Data extracted from a collection
=== Begin Enclosure ===
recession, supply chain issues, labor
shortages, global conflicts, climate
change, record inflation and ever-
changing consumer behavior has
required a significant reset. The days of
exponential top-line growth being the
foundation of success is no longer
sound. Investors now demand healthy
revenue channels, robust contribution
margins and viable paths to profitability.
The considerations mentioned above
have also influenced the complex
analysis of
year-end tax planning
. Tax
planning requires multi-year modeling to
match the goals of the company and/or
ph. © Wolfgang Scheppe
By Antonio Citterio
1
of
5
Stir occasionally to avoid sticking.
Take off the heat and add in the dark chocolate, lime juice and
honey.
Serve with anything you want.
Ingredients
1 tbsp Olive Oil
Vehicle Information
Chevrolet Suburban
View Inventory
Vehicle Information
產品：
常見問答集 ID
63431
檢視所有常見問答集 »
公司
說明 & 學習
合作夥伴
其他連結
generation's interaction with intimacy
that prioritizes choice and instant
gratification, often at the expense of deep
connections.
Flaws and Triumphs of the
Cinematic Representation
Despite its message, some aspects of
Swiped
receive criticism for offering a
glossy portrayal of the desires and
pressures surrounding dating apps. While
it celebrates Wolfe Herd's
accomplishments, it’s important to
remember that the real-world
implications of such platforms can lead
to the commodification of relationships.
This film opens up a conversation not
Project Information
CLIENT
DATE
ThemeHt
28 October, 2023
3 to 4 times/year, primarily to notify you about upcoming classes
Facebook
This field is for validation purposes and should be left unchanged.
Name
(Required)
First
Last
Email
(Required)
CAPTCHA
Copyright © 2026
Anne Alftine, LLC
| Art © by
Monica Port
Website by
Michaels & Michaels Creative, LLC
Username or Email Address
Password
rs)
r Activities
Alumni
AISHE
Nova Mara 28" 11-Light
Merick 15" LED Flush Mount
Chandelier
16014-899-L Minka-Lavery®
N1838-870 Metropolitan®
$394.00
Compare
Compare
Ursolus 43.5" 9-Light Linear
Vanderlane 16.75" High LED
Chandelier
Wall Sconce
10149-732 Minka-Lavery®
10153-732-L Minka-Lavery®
=== End Enclosure ===
Goal of the exercise: Every line from the one containing "Wall Sconce" through the last line of the entries must be written out verbatim, and no other line.

Result of the task:
Wall Sconce
10149-732 Minka-Lavery®
10153-732-L Minka-Lavery®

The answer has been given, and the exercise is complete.